When faced with unpleasantness (trouble) there are only two ultimate responses (with many variations). On the one hand, “The Lord gives, the Lord takes away, blessed be the name of the Lord.” On the other, “Curse God and die.” Variations on the latter can include whining, moping, self-pity, apathy, or rage. Variations of the former can include laughter, song, retellings, and an energetic attack of obstacles.

If God gives you (or makes you) a joke, what are you meant to do in response? (Receive it. Laugh.)

If God gives you an obstacle, what are you meant to do in response? (Receive it, Climb it. Then laugh.)

If God gives you more profound hardship, what are you meant to do in response? (Receive it. Climb it. Then Laugh. Exhibit A: His Son.)

then I know I need grace. Much of it.

(And don’t we all?)

Wilson doesn’t pretend that death by living isn’t hard. But he knows that it’s worth it.

Name that Friend

It was a spur-of-the-moment comment. The sort of thing that one says in a lighthearted conversation. But the sequels of delight that ensued were rather more of an excited reaction that I had anticipated.

My friend and I had been talking about my blog. I’d left a little comment just for her in a previous post. I hadn’t used her name, I explained as we talked, because I’m trying to avoid giving away too many personal details here, tiny though my corner of the internet is. It was then that I suggested giving her a pseudonym. She didn’t just squeal–she leaped around.

Well, after that, what could I do? A pseudonym she clearly must have. But what?

I could have re-christen her by simply picking a somewhat random first name. Anne. Rebekah. Phoebe. But that’s a bit strange. It needed to have some meaning behind it.

How about something literary? What Jane Austen character is she most like?

I thought about Jane. I think this particular friend is rather more outgoing that Jane (ok, she’s definitely more outgoing than Jane), but, like Jane, she has a tendency to think well of people. I tease her that she can never meet someone whom she doesn’t think is “lovely.” Furthermore, I could say to her, as Lizzy said to Jane, “Till I have your goodness, I can never have your happiness.” But still, I thought, Jane is a plain name. Safe, it’s true, but not very exciting.

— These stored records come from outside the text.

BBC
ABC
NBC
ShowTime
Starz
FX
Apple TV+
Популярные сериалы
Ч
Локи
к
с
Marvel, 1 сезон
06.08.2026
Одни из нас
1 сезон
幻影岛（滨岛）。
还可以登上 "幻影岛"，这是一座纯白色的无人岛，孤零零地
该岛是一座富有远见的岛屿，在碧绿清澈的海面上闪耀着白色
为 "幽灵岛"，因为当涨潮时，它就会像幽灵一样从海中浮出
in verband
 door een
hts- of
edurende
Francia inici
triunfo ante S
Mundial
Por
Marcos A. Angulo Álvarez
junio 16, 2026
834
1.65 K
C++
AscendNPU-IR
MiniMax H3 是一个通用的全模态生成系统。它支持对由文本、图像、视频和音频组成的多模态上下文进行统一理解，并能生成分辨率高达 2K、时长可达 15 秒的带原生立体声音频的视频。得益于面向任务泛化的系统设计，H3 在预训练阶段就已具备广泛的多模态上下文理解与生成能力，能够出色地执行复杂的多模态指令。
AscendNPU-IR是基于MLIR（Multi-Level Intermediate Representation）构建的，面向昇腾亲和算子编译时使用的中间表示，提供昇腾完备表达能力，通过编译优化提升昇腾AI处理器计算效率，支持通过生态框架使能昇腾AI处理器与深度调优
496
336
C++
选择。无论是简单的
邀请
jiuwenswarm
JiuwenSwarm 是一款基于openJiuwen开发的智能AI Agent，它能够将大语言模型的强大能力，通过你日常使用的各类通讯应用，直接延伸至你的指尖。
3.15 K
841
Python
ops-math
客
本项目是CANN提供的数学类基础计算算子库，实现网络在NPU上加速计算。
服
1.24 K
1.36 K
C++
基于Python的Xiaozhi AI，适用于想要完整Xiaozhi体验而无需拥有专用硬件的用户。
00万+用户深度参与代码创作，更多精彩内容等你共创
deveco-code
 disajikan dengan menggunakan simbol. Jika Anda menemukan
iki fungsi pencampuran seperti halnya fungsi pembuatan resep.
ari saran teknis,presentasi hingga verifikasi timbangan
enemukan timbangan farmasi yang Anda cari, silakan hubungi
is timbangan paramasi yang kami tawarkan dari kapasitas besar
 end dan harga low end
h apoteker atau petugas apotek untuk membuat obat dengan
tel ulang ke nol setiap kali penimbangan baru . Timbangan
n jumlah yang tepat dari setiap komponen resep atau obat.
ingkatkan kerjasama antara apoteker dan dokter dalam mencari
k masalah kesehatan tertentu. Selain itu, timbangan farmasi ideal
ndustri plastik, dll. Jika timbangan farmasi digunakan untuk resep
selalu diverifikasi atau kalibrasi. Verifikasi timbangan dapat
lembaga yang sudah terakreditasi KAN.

Perhaps something a bit more fantastic? Lady So-and-So? The Duchess of Somewhere?

I wasn’t not convinced.

Maybe I could throw in some Latin, for a sophisticated feel? It seemed to work for my blog title. A brief foray on google translate, however, was not promising.

Shall I tell you what I wanted to call her? Promise you won’t snigger? I admit it does sound like the sort of name a six-year-old would think of, but it stuck in my head.

Sparkle.

I know, I know.

But why?

Because she really does sparkle. She has a joyful heart, and it shows.

Because she adds a sparkle to my life. (Oh, so much.)

And so, I thought, it fitted her–it fitted her like my ring fits my finger.

But a little doubt remained. What if she didn’t think it was a good fit? Ought I to run the risk of announcing her new name to the world, only to find out that she didn’t actually like it? I wanted to surprise  her, but in the end I thought it was more important to make sure she was happy with her name.

We laughed as we talked about possibilities this evening. Names were suggested. Names were ruled out. She seemed ok with Jane, and she said she had warmed to Sparkle, but she didn’t seem to love either of them. We kept them in the list, however, throughout our deliberations, and in the end, those two names remained, along with one more: Samantha. She’d suggested Sam, Frodo’s loyal sidekick, and I’d decided it needed to be more distinctively feminine.

And so this is what we came up with: SJ. The S can stand for both Samantha and Sparkle, and the J for Jane.

She liked it. I liked it.

And so, I’d like to introduce you to SJ. She’s already popped up briefly on my blog here and here, and now here she is again–a post of her own, a name of her own. A friend I’m so thankful to have.